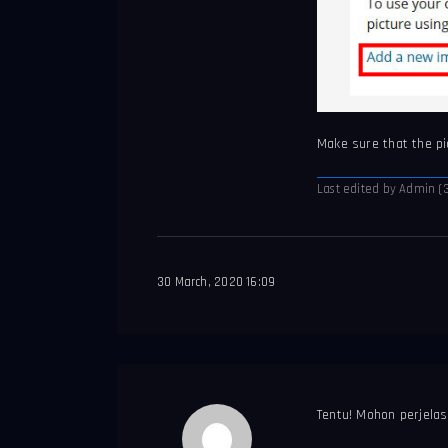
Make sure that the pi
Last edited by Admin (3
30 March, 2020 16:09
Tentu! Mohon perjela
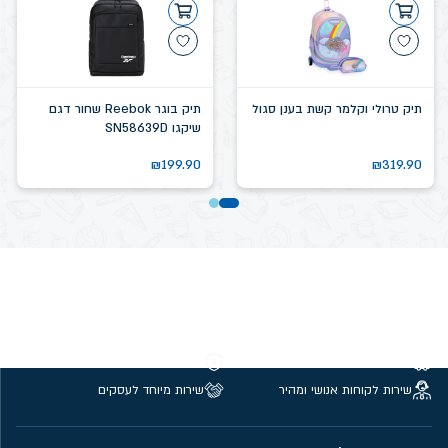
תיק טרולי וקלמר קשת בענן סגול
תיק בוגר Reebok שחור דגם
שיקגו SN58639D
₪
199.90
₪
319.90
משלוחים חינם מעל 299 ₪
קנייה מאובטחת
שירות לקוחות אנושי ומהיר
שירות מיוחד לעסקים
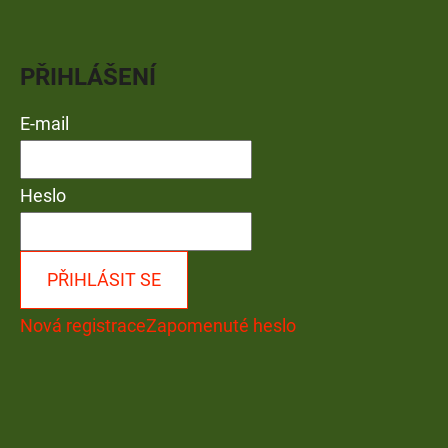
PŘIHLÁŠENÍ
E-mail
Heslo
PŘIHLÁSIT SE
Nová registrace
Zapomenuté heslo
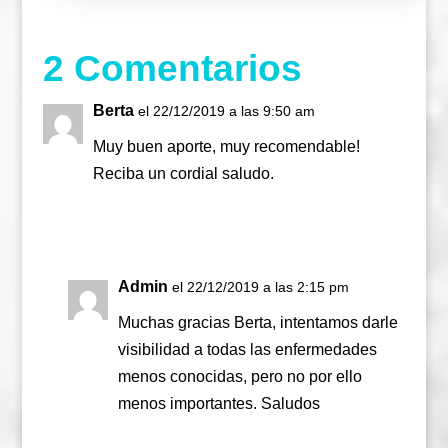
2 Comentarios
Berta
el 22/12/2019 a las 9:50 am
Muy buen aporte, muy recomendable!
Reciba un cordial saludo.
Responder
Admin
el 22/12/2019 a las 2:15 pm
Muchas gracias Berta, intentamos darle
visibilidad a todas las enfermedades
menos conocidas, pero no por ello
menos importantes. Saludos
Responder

--

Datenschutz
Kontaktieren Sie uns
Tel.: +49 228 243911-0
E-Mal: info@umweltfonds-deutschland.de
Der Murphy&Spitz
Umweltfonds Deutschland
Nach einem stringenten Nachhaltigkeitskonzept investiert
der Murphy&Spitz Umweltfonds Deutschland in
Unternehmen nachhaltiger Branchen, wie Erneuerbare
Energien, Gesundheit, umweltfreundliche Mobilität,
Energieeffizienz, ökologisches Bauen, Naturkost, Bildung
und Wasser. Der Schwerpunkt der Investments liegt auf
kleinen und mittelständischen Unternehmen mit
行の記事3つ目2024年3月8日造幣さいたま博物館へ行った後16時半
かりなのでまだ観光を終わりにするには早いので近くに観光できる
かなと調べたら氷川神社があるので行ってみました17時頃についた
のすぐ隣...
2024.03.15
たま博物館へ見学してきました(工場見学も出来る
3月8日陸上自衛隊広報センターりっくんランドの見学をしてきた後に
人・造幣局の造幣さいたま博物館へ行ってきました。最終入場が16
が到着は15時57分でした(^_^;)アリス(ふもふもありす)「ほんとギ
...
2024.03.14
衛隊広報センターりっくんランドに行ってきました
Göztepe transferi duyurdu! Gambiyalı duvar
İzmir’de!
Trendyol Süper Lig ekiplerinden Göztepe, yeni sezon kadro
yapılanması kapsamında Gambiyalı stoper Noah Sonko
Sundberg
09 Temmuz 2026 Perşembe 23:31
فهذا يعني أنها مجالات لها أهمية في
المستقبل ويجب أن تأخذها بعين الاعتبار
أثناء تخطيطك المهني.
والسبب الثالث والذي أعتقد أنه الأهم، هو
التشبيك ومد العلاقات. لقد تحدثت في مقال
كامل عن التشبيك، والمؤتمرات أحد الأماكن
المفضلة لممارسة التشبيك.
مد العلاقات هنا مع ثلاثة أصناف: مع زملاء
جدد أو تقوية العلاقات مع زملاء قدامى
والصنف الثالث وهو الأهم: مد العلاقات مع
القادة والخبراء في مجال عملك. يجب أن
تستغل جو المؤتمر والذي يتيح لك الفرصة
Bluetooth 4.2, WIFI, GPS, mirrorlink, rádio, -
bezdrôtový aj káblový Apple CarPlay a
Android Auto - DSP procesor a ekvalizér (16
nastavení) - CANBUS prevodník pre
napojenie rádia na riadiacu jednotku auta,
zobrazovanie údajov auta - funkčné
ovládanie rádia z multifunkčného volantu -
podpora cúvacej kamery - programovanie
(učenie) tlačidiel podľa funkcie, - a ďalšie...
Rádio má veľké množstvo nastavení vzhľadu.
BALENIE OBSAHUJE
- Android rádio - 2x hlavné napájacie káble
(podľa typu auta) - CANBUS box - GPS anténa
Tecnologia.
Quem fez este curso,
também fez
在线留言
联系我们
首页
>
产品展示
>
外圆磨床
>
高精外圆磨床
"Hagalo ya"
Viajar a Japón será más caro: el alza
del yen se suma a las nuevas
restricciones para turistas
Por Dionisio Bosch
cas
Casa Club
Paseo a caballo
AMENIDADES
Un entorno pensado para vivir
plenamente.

EXERCISE. Output the lines above between the one holding "Viajar a Japón será más caro: el alza" and the one holding "plenamente.", inclusive, with nothing before or after them.

OUTPUT.
Viajar a Japón será más caro: el alza
del yen se suma a las nuevas
restricciones para turistas
Por Dionisio Bosch
cas
Casa Club
Paseo a caballo
AMENIDADES
Un entorno pensado para vivir
plenamente.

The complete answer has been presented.